Selama lima tahun pernikahan, Asha dan Fajar memiliki hubungan yang harmonis, saling mencintai dan saling mengerti satu sama lain.
Pernikahan mereka mulai retak, anaknya yang berumur satu tahun meninggal tanpa sebab.
Ujian dan cobaan rumah tangga Asha dan Fajar tidak hanya dari keluarga tapi juga gangguan gangguan makhluk halus. Di tambah saat Asha keguguran anak ke dua yang lagi lagi tanpa sebab.
Apakah mereka bisa menemukan jalan kembali ke titik surga untuk mempertahankan rumah tangga dan cinta mereka ?
Karya ini diterbitkan atas izin NovelToon Ema Virda, isi konten hanyalah pandangan pribadi pembuatnya, tidak mewakili NovelToon sendiri
#7
Netra Asha terbuka lebar, dia masih merasakan jantungnya berdetak dan masih merasakan jari jari dan tubuhnya bisa di gerakkan. Pandangan nya yang tadi kabur, lama lama terlihat sangat jelas. Tempat dia berbaring terasa dingin dan datar. Suara umi dan Abi mulai terdengar, dan telinganya juga mulai mendengarkan suara orang lain.
Namun, ada rasa hangat di telapak tangannya saat dia terjatuh dalam mimpi. Ada sosok yang menarik nya menuju cahaya putih, siapa dia ? " Raihan, Raihan, Raihan."
Asha bergumam lirih dan bola netra hitamnya bergerak ke kanan dan kekiri, mencari Raihan.
"Alhamdulillah, ya Allah. Asha," suara Umi terdengar dengan suara tangisan yang sudah pecah. Dia memeluk anaknya begitu erat tak seperti biasanya, ada rasa takut kehilangan.
" Alhamdulillah, makhluk itu tidak berhasil mengambil anakmu."
" Terimakasih Kiai Ali Bashari, " ucap Abi dengan berjabat tangan pada guru besarnya.
" Aku sarankan, jika Asha seperti ini lagi. Dia harus ke pondok dan kita melakukan ruwetan.
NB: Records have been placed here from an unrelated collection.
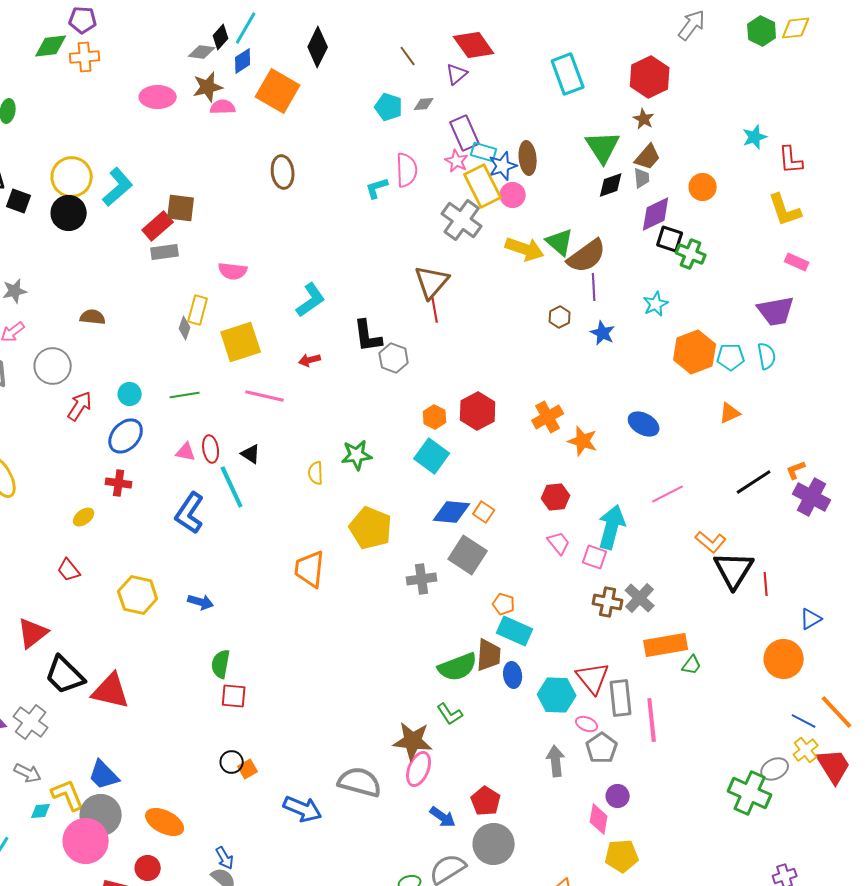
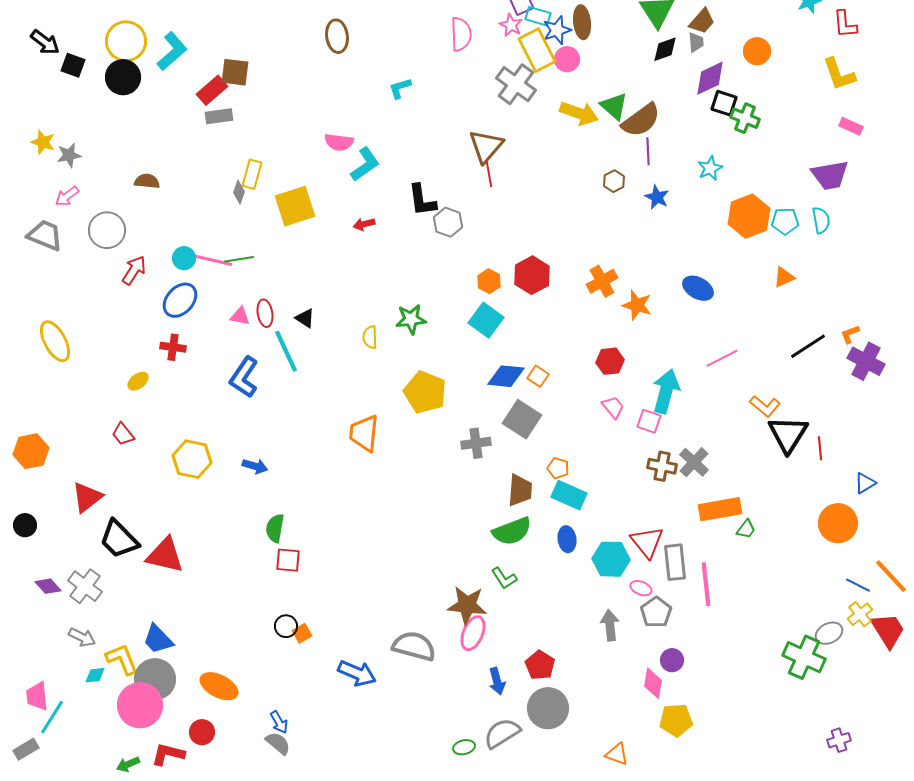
cyan L-shape: (377, 188) -> (400, 88), moved
pink semicircle: (233, 271) -> (339, 142), moved
pink line: (265, 396) -> (213, 260), moved
brown trapezoid: (489, 655) -> (520, 490), moved
blue arrow: (443, 817) -> (497, 681), turned 40

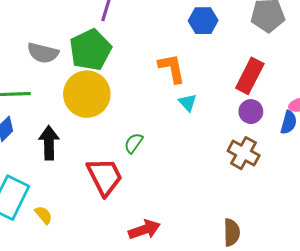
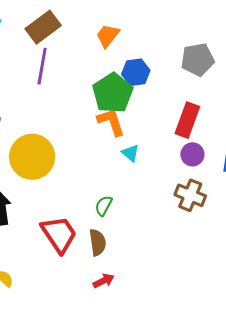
green pentagon: (90, 50) -> (113, 93), moved
green semicircle: (134, 143) -> (104, 206), moved
red arrow: (144, 230) -> (104, 281), size x0.7
brown semicircle: (232, 232) -> (98, 242), moved

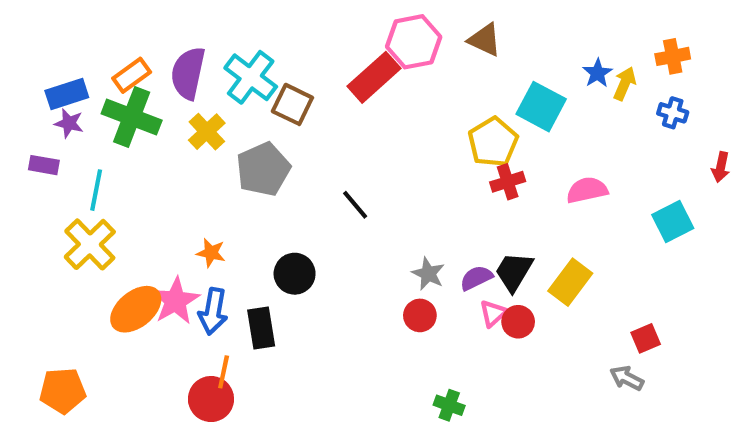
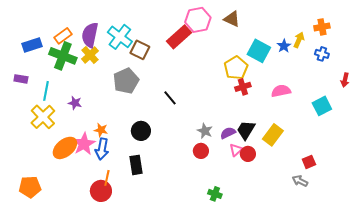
blue star: (597, 73) -> (284, 46), moved
purple star: (69, 123) -> (75, 103), moved
yellow cross: (207, 132) -> (90, 55), moved
orange star: (211, 253) -> (101, 130), moved
black rectangle: (261, 328) -> (136, 165), moved

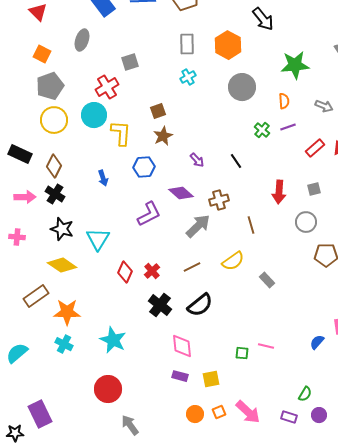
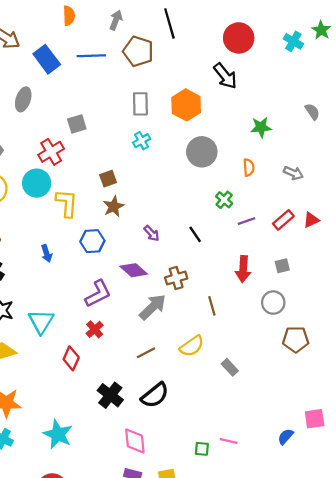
green star: (295, 65) -> (261, 127), size x0.7
purple line: (288, 127) -> (246, 221), moved
red cross: (152, 271) -> (95, 329), moved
Aku merasa ada orang lain yang menyimpan dendam dengannya."
" Apa pak Kiai bisa melihat orang yang tidak menyukai anak saya. Hingga rumah tangganya seperti ini dan ... Raihan cucu saya dan anak yang masih di kandungannya. Sudah tidak ada semua Kiai, " pinta Umi dengan tangisan, agar Kiai Ali bisa membantu keluarganya.
" Itu semua rahasia Allah. Aku hanya bisa melihat dengan samar."
" Siapa Kiai ? Ya Allah. Astaghfirullah," kata Umi dengan memegang lengan Abi yang masih duduk bergeming mendengarkan penuturan guru besarnya.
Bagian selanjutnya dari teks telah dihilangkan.